- **Task input**:
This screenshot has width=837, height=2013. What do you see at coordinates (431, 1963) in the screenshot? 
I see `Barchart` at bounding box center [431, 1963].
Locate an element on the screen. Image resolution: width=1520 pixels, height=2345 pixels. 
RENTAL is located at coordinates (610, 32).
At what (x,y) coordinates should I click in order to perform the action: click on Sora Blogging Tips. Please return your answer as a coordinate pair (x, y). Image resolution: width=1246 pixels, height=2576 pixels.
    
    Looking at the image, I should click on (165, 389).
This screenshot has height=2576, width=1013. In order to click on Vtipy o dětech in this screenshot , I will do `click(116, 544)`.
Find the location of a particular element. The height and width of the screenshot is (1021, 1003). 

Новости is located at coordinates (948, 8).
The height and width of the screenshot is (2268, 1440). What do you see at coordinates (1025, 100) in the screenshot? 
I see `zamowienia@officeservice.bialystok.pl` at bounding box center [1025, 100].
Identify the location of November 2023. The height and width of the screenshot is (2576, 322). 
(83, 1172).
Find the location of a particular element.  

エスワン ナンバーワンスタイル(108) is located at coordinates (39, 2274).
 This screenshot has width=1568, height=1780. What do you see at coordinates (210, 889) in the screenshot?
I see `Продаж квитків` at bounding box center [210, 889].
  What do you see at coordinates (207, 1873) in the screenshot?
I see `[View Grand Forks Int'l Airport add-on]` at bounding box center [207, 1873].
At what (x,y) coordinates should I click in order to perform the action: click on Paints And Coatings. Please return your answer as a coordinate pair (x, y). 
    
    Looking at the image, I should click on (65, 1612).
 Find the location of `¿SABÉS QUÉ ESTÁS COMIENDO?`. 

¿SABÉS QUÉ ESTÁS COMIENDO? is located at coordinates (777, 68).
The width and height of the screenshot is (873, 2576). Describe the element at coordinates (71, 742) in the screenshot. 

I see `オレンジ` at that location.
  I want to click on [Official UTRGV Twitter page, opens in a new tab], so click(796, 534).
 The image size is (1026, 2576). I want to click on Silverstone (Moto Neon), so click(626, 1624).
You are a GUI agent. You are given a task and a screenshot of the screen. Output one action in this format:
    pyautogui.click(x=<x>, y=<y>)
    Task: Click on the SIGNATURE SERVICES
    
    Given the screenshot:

- **What you are asked to do**: In full and without alteration, copy the entries.

- **Exercise response**:
This screenshot has width=837, height=2013. What do you see at coordinates (431, 1963) in the screenshot? 
I see `Barchart` at bounding box center [431, 1963].
Locate an element on the screen. Image resolution: width=1520 pixels, height=2345 pixels. 
RENTAL is located at coordinates (610, 32).
At what (x,y) coordinates should I click in order to perform the action: click on Sora Blogging Tips. Please return your answer as a coordinate pair (x, y). Image resolution: width=1246 pixels, height=2576 pixels.
    
    Looking at the image, I should click on (165, 389).
This screenshot has height=2576, width=1013. In order to click on Vtipy o dětech in this screenshot , I will do `click(116, 544)`.
Find the location of a particular element. The height and width of the screenshot is (1021, 1003). 

Новости is located at coordinates (948, 8).
The height and width of the screenshot is (2268, 1440). What do you see at coordinates (1025, 100) in the screenshot? 
I see `zamowienia@officeservice.bialystok.pl` at bounding box center [1025, 100].
Identify the location of November 2023. The height and width of the screenshot is (2576, 322). 
(83, 1172).
Find the location of a particular element.  

エスワン ナンバーワンスタイル(108) is located at coordinates (39, 2274).
 This screenshot has width=1568, height=1780. What do you see at coordinates (210, 889) in the screenshot?
I see `Продаж квитків` at bounding box center [210, 889].
  What do you see at coordinates (207, 1873) in the screenshot?
I see `[View Grand Forks Int'l Airport add-on]` at bounding box center [207, 1873].
At what (x,y) coordinates should I click in order to perform the action: click on Paints And Coatings. Please return your answer as a coordinate pair (x, y). 
    
    Looking at the image, I should click on (65, 1612).
 Find the location of `¿SABÉS QUÉ ESTÁS COMIENDO?`. 

¿SABÉS QUÉ ESTÁS COMIENDO? is located at coordinates (777, 68).
The width and height of the screenshot is (873, 2576). Describe the element at coordinates (71, 742) in the screenshot. 

I see `オレンジ` at that location.
  I want to click on [Official UTRGV Twitter page, opens in a new tab], so click(796, 534).
 The image size is (1026, 2576). I want to click on Silverstone (Moto Neon), so click(626, 1624).
You are a GUI agent. You are given a task and a screenshot of the screen. Output one action in this format:
    pyautogui.click(x=<x>, y=<y>)
    Task: Click on the SIGNATURE SERVICES
    
    Given the screenshot:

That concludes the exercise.